There were a lot of entries for the limerick competition and mine was not placed, but my essay earned a third place. When I sat down to write I surprised myself. I could not think of who I would most like to meet that I felt I could make into an interesting essay, except . . .
Could I—through meeting myself—understand these confusions and learn how they could be worked out? What is it about a turn of phrase that causes irritation? Why is it that a certain manner of being produces a less than friendly response? What am I projecting that is different to my intention? If I met myself I could see how that functioned.
I think that somehow it would have to be arranged that I was meeting myself without knowing that it was me. I guess I would have to be in disguise . . . and yet, would I recognise myself anyway? Photographs reveal so many different angles of my image, but would I recognise myself in person? I see myself in the mirror every day but a mirror image is not the same as face-on. I have only seen myself on video a few times and found that to be quite surprising – I moved differently to how I imagined. The reality of anyone’s appearance is far deeper than a momentary captured image, so my glances in the mirror cannot truly tell me what I look like. Recently I was going through old photographs of myself in my teens and twenties. I now feel that I looked rather delightful, and yet at that time I had thought myself to be fat and ugly.

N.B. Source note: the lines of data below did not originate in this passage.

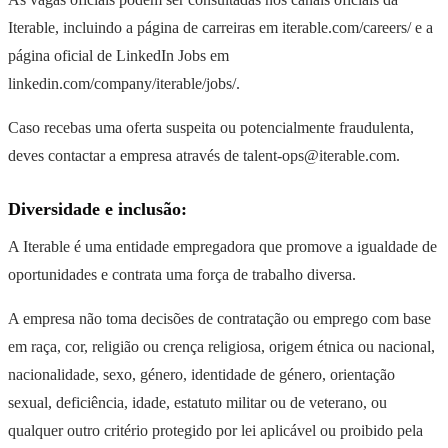
Iterable, incluindo a página de carreiras em iterable.com/careers/ e a
página oficial de LinkedIn Jobs em
linkedin.com/company/iterable/jobs/.
Caso recebas uma oferta suspeita ou potencialmente fraudulenta,
deves contactar a empresa através de talent-ops@iterable.com.
Diversidade e inclusão:
A Iterable é uma entidade empregadora que promove a igualdade de
oportunidades e contrata uma força de trabalho diversa.
A empresa não toma decisões de contratação ou emprego com base
em raça, cor, religião ou crença religiosa, origem étnica ou nacional,
nacionalidade, sexo, género, identidade de género, orientação
sexual, deficiência, idade, estatuto militar ou de veterano, ou
qualquer outro critério protegido por lei aplicável ou proibido pela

I can imagine a number of advantages to the experience of meeting myself. Through getting to know my alternative me I could find out whether I liked myself. Am I fun and interesting to spend time with? Do I dominate a conversation or join in too little? Am I friendly and warm? Certainly I have my own ideas about the type of person I am, but viewed from the inside it is difficult to be objective. If I discovered that I did not appear to be a warm or welcoming person on first encounter, this would give me the opportunity to change. The things that I didn’t like, I could note for future reference and see how I could work on them.
I think, in the end, it is a bad idea. The only way to know whether I am the person I want to be, is to be aware of the reflections I receive from others, and to be able to recognise when that reflection is open or closed. Open reflections arise from people who are receptive to experiencing the me-ness of me. Closed reflections arise when something gets in the way of receptivity so that the reflection bounces off a preconception or prejudice. If I were to meet myself, the copy-me would still carry my baggage of preconceptions and prejudice, so my doppelgänger would not offer a more objective view of me than I currently experience.
So . . . let’s start again . . . the person I would most like to meet is YOU! And I promise to be as receptive to you as possible and reflect you as warmly and openly as possible, so that you like the you that you see through me!